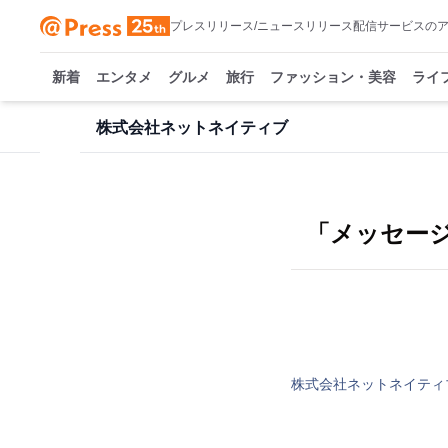
プレスリリース/ニュースリリース配信サービスの
新着
エンタメ
グルメ
旅行
ファッション・美容
ライ
株式会社ネットネイティブ
「メッセージフ
株式会社ネットネイティ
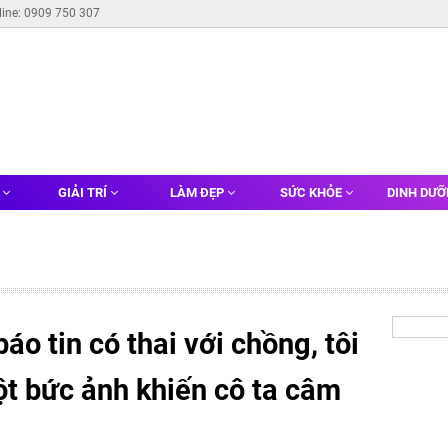
line: 0909 750 307
G
GIẢI TRÍ
LÀM ĐẸP
SỨC KHỎE
DINH DƯ
báo tin có thai với chồng, tôi
ột bức ảnh khiến cô ta câm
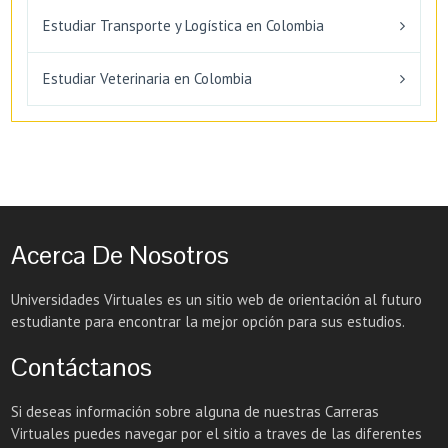
Estudiar Transporte y Logística en Colombia
Estudiar Veterinaria en Colombia
Acerca De Nosotros
Universidades Virtuales es un sitio web de orientación al futuro
estudiante para encontrar la mejor opción para sus estudios.
Contáctanos
Si deseas información sobre alguna de nuestras Carreras
Virtuales puedes navegar por el sitio a traves de las diferentes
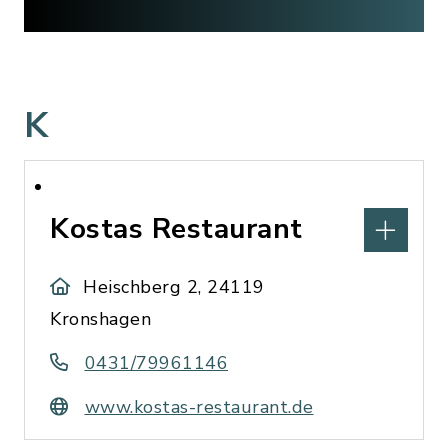
K
Kostas Restaurant
Heischberg 2, 24119
Kronshagen
0431/79961146
www.kostas-restaurant.de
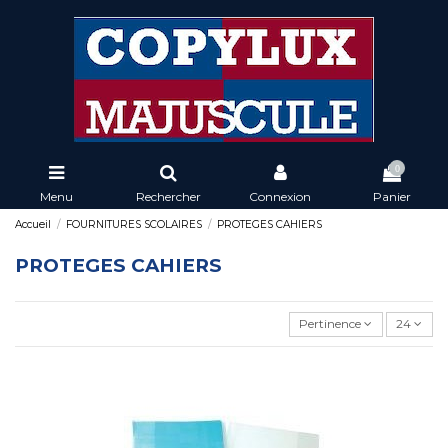
0
Menu
Rechercher
Connexion
Panier
Accueil
FOURNITURES SCOLAIRES
PROTEGES CAHIERS
PROTEGES CAHIERS
Pertinence
24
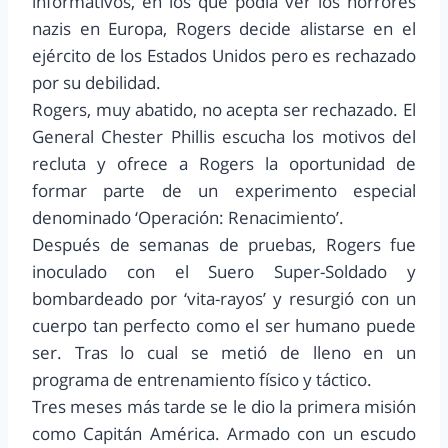
informativos, en los que podía ver los horrores
nazis en Europa, Rogers decide alistarse en el
ejército de los Estados Unidos pero es rechazado
por su debilidad.
Rogers, muy abatido, no acepta ser rechazado. El
General Chester Phillis escucha los motivos del
recluta y ofrece a Rogers la oportunidad de
formar parte de un experimento especial
denominado ‘Operación: Renacimiento’.
Después de semanas de pruebas, Rogers fue
inoculado con el Suero Super-Soldado y
bombardeado por ‘vita-rayos’ y resurgió con un
cuerpo tan perfecto como el ser humano puede
ser. Tras lo cual se metió de lleno en un
programa de entrenamiento físico y táctico.
Tres meses más tarde se le dio la primera misión
como Capitán América. Armado con un escudo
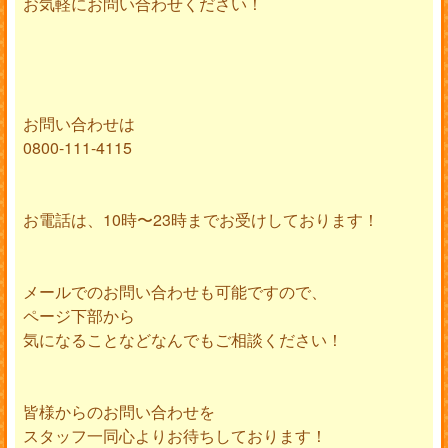
お気軽にお問い合わせください！
お問い合わせは
0800-111-4115
お電話は、10時〜23時までお受けしております！
メールでのお問い合わせも可能ですので、
ページ下部から
気になることなどなんでもご相談ください！
皆様からのお問い合わせを
スタッフ一同心よりお待ちしております！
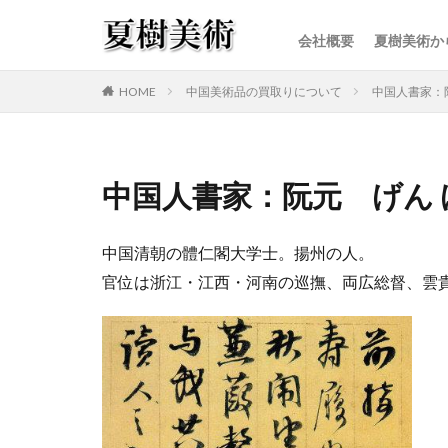
会社概要
夏樹美術か
カテゴリー
HOME
中国美術品の買取りについて
中国人書家：
中国人書家：阮元 げん 
中国清朝の體仁閣大学士。揚州の人。
官位は浙江・江西・河南の巡撫、両広総督、雲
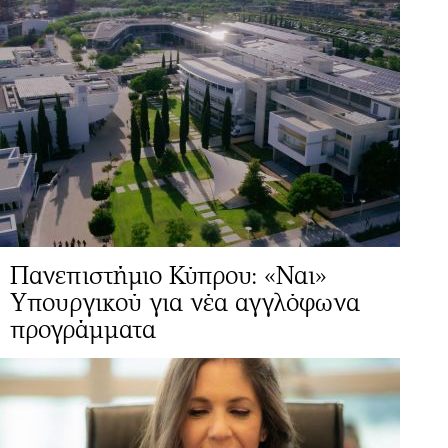
Πανεπιστήμιο Κύπρου: «Ναι»
Yπουργικού για νέα αγγλόφωνα
προγράμματα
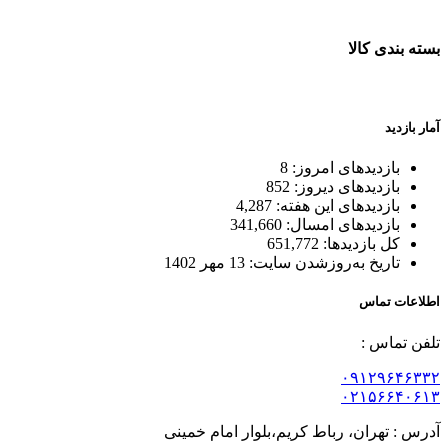
بسته بندی کالا
بسته بندی زیبا و متفاوت
آمار بازدید
بازدیدهای امروز:
8
بازدیدهای دیروز:
852
بازدیدهای این هفته:
4,287
بازدیدهای امسال:
341,660
کل بازدیدها:
651,772
تاریخ به‌روزشدن سایت:
13 مهر 1402
اطلاعات تماس
تلفن تماس :
۰۹۱۲۹۶۴۶۳۳۲
۰۲۱۵۶۶۴۰۶۱۳
آدرس : تهران، رباط کریم،بلوار امام خمینی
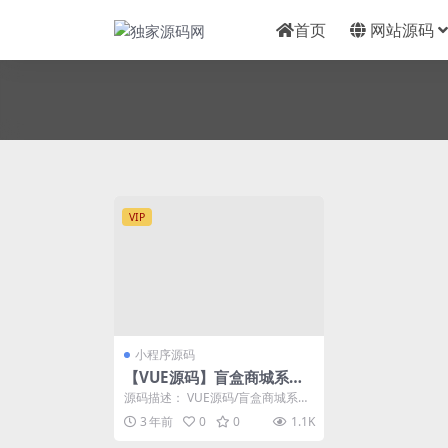
首页
网站源码
VIP
小程序源码
【VUE源码】盲盒商城系统
盲盒抽奖源码盲盒H5小程序
源码描述： VUE源码/盲盒商城系统/
VUE源码
盲盒H5小程序/盲盒抽奖源码 这个
3 年前
0
0
1.1K
跟上次发...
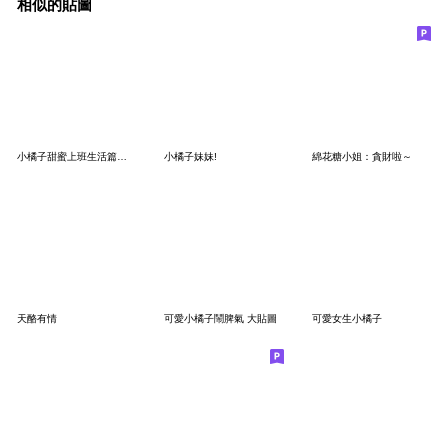
相似的貼圖
小橘子甜蜜上班生活篇 大貼圖
小橘子妹妹!
綿花糖小姐：貪財啦～
天酪有情
可愛小橘子鬧脾氣 大貼圖
可愛女生小橘子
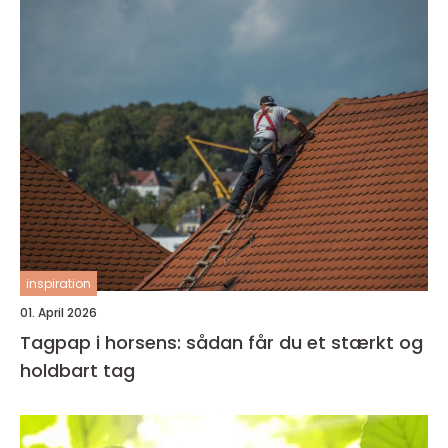
inspiration
01. April 2026
Tagpap i horsens: sådan får du et stærkt og
holdbart tag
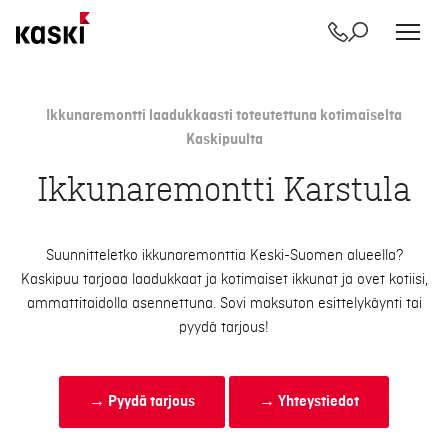
Yhteystiedot
Etsi
Siirry
sisältöön
Ikkunaremontti laadukkaasti toteutettuna kotimaiselta
Kaskipuulta
Ikkunaremontti Karstula
Suunnitteletko ikkunaremonttia Keski-Suomen alueella?
Kaskipuu tarjoaa laadukkaat ja kotimaiset ikkunat ja ovet kotiisi,
ammattitaidolla asennettuna. Sovi maksuton esittelykäynti tai
pyydä tarjous!
→ Pyydä tarjous
→ Yhteystiedot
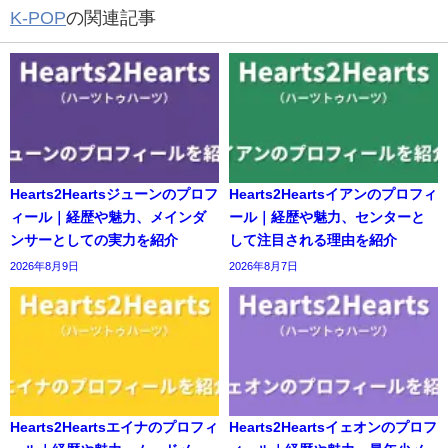
K-POP
の関連記事
Hearts2Heartsジューンのプロフ
Hearts2Heartsイアンのプロフィ
ィール｜経歴や魅力、メインダ
ール｜経歴や魅力、センターと
ンサーとしての実力を紹介
して注目される理由を紹介
2026年8月9日
2026年8月7日
Hearts2Heartsエイナのプロフィ
Hearts2Heartsイェオンのプロフ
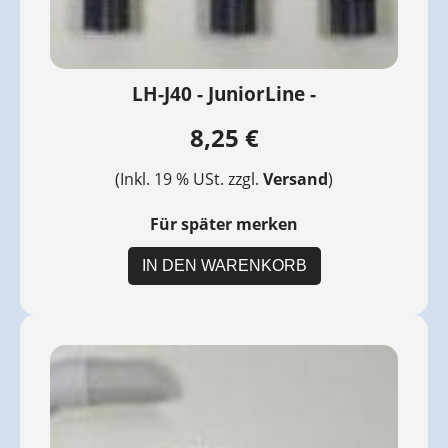
LH-J40 - JuniorLine -
8,25 €
(Inkl. 19 % USt. zzgl.
Versand
)
Für später merken
IN DEN WARENKORB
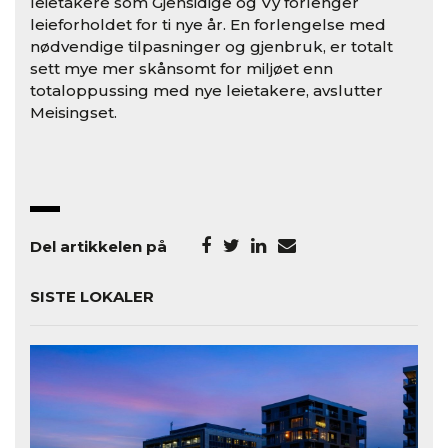
leietakere som Gjensidige og Vy forlenger
leieforholdet for ti nye år. En forlengelse med
nødvendige tilpasninger og gjenbruk, er totalt
sett mye mer skånsomt for miljøet enn
totaloppussing med nye leietakere, avslutter
Meisingset.
Del artikkelen på
SISTE LOKALER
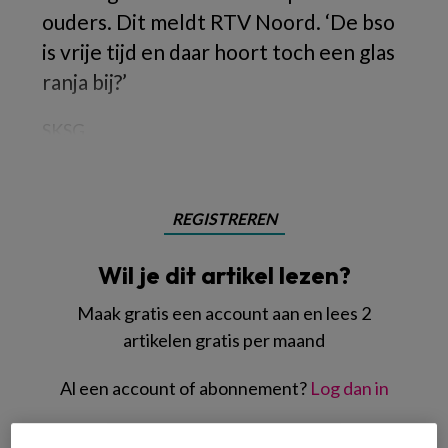
ouders. Dit meldt RTV Noord. ‘De bso
is vrije tijd en daar hoort toch een glas
ranja bij?’
SKSG
REGISTREREN
Wil je dit artikel lezen?
Maak gratis een account aan en lees 2
artikelen gratis per maand
Al een account of abonnement?
Log dan in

→ **YOUR TASK**:
For an answer, give a copy of every line in the listing that holds the word "leietakere".

→ **SOLUTION**:
leietakere som Gjensidige og Vy forlenger
totaloppussing med nye leietakere, avslutter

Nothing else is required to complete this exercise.